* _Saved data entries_
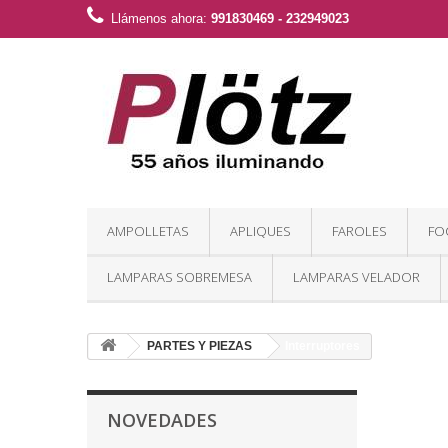
Llámenos ahora:
991830469 - 232949023
AMPOLLETAS
APLIQUES
FAROLES
FO
LAMPARAS SOBREMESA
LAMPARAS VELADOR
PARTES Y PIEZAS
Interruptores
NOVEDADES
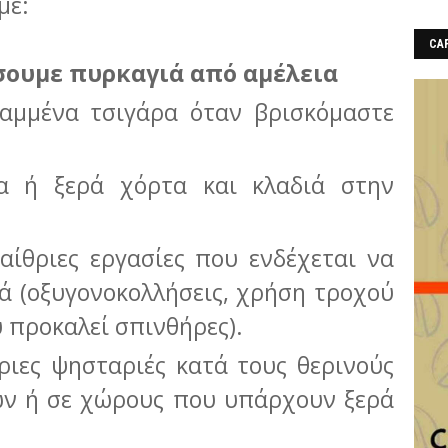
με:
CAF
σουμε πυρκαγιά από αμέλεια
αμμένα τσιγάρα όταν βρισκόμαστε
ια ή ξερά χόρτα και κλαδιά στην
αίθριες εργασίες που ενδέχεται να
ά (οξυγονοκολλήσεις, χρήση τροχού
 προκαλεί σπινθήρες).
ριες ψησταριές κατά τους θερινούς
ών ή σε χώρους που υπάρχουν ξερά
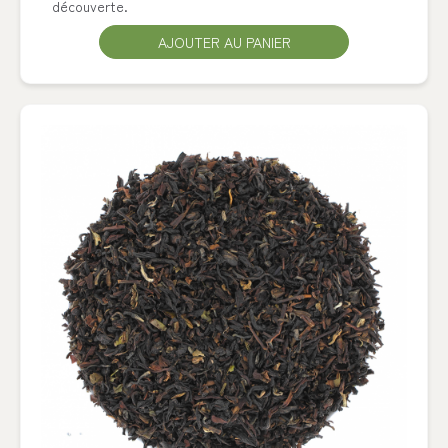
découverte.
AJOUTER AU PANIER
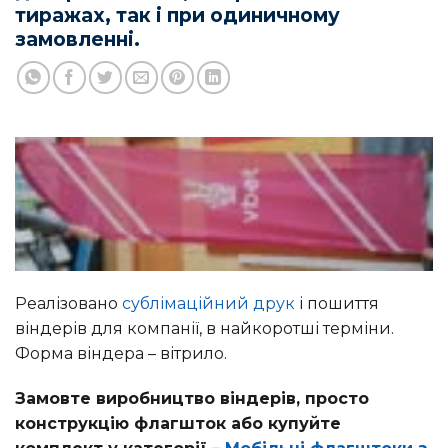
тиражах, так і при одиничному
замовленні.
Реалізовано
сублімаційний друк
і пошиття
віндерів для компанії, в найкоротші терміни.
Форма віндера – вітрило.
Замовте виробництво віндерів, просто
конструкцію флагшток або купуйте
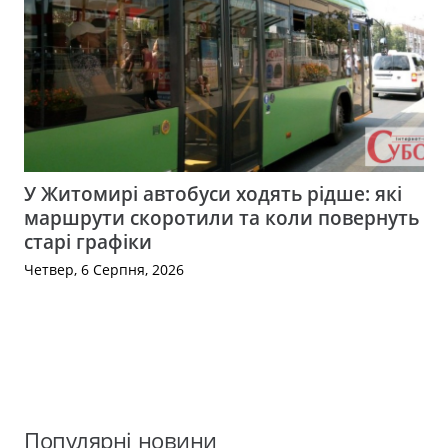
У Житомирі автобуси ходять рідше: які
маршрути скоротили та коли повернуть
старі графіки
Четвер, 6 Серпня, 2026
Популярні новини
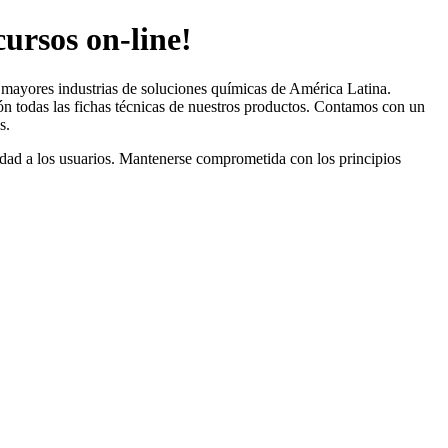
ursos on-line!
s mayores industrias de soluciones químicas de América Latina.
n todas las fichas técnicas de nuestros productos. Contamos con un
s.
lidad a los usuarios. Mantenerse comprometida con los principios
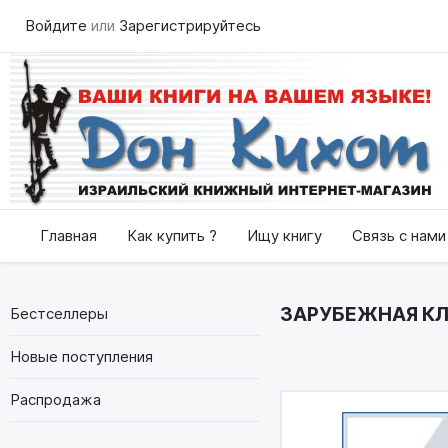
Войдите
или
Зарегистрируйтесь
Главная
Как купить ?
Ищу книгу
Связь с нами
ЗАРУБЕЖНАЯ КЛ
Бестселлеры
Новые поступления
Распродажа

* _About this exercise_
Pictures must not appear in the copy, and every record must be restated word for word.

* _Solution to this task_
Llámenos ahora:
991830469 - 232949023
AMPOLLETAS
APLIQUES
FAROLES
FO
LAMPARAS SOBREMESA
LAMPARAS VELADOR
PARTES Y PIEZAS
Interruptores
NOVEDADES
με:
CAF
σουμε πυρκαγιά από αμέλεια
αμμένα τσιγάρα όταν βρισκόμαστε
ια ή ξερά χόρτα και κλαδιά στην
αίθριες εργασίες που ενδέχεται να
ά (οξυγονοκολλήσεις, χρήση τροχού
 προκαλεί σπινθήρες).
ριες ψησταριές κατά τους θερινούς
ών ή σε χώρους που υπάρχουν ξερά
découverte.
AJOUTER AU PANIER
тиражах, так і при одиничному
замовленні.
Реалізовано
сублімаційний друк
і пошиття
віндерів для компанії, в найкоротші терміни.
Форма віндера – вітрило.
Замовте виробництво віндерів, просто
конструкцію флагшток або купуйте
У Житомирі автобуси ходять рідше: які
маршрути скоротили та коли повернуть
старі графіки
Четвер, 6 Серпня, 2026
Популярні новини
ursos on-line!
s mayores industrias de soluciones químicas de América Latina.
n todas las fichas técnicas de nuestros productos. Contamos con un
s.
lidad a los usuarios. Mantenerse comprometida con los principios
Войдите
или
Зарегистрируйтесь
Главная
Как купить ?
Ищу книгу
Связь с нами
ЗАРУБЕЖНАЯ КЛ
Бестселлеры
Новые поступления
Распродажа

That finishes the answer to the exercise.